Dataset entries:
◇ ◇ ◇ ◇

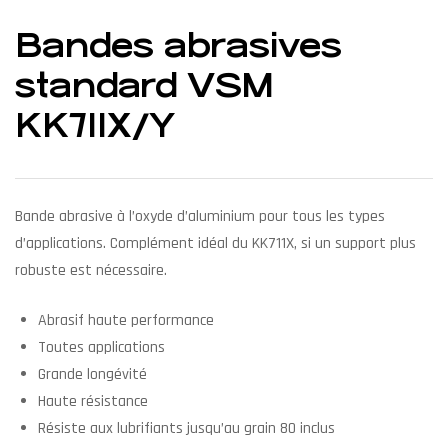
Bandes abrasives
standard VSM
KK711X/Y
Bande abrasive à l’oxyde d’aluminium pour tous les types
d’applications. Complément idéal du KK711X, si un support plus
robuste est nécessaire.
Abrasif haute performance
Toutes applications
Grande longévité
Haute résistance
Résiste aux lubrifiants jusqu’au grain 80 inclus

◇ ◇ ◇ ◇

Task prompt: Word for word, print all of the data; skip the pictures.

Your response:
Bandes abrasives
standard VSM
KK711X/Y
Bande abrasive à l’oxyde d’aluminium pour tous les types
d’applications. Complément idéal du KK711X, si un support plus
robuste est nécessaire.
Abrasif haute performance
Toutes applications
Grande longévité
Haute résistance
Résiste aux lubrifiants jusqu’au grain 80 inclus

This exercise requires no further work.